For those considering implementing the activities highlighted in our case study, there are several key pieces of advice to bear in mind. Begin by engaging in discussions at both university and faculty levels about the strategic significance of acquiring access to ACC licences for students and staff. Exploring this avenue may not only be financially beneficial but could also offer us a competitive edge, especially when compared to rival institutions with institution-wide ACC licences.

When considering alternative platforms to ACC, such as Canva, it is vital to weigh the costs against the benefits. Though Canva is free to some degree of use, its functionality,
accessibility and design choices are somewhat limited. Consequently, it does not match the versatility and creative potential that ACC offers.

Organising a programme workshop provides an opportunity to evaluate the feasibility and potential impact of integrating ACC across the curriculum. It is an occasion to brainstorm, gather insights, and assess the broader implications including areas of inclusivity and accessibility. Understanding how students will access and use the software, and how they can be supported in doing so was paramount to our project’s planning. Where students required further support in this project, this was offered in the way of direct feedback and an exploration of assistive technology from both the partner agency and the University team.

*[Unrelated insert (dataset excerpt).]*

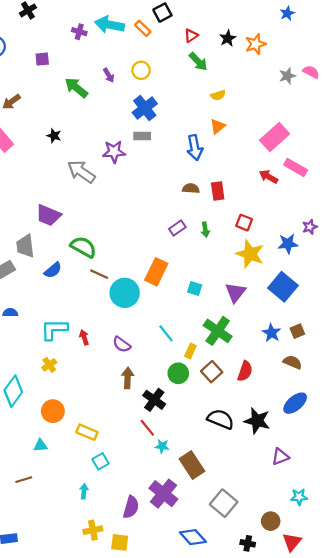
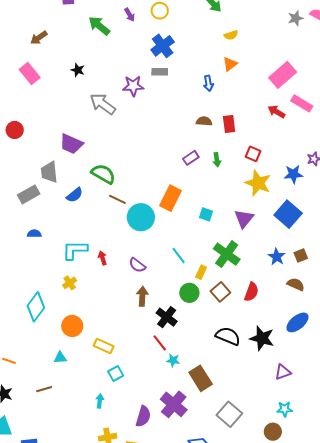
blue arrow: (195, 148) -> (208, 83), size x0.7
cyan star: (299, 497) -> (285, 409), moved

Leveraging internal expertise is an important and cost-effective approach. Before turning to external agencies for support, consider consulting further with university colleagues and departments including IT Services and the Centre for Innovation in Education. There might be more students or staff with ACC proficiency willing to contribute to your project, potentially saving considerable resources and cost. Customisation is also key. When planning workshops, adapt the content to the specific discipline in focus. This ensures that the material is relevant and relatable, which in turn fosters greater student engagement.

Finally, it is crucial to promote an awareness of ACC or similar software's potential within the curriculum as part of an evaluative and reflective cycle. This not only garners further interest but also lays the groundwork for broader acceptance and integration in the future.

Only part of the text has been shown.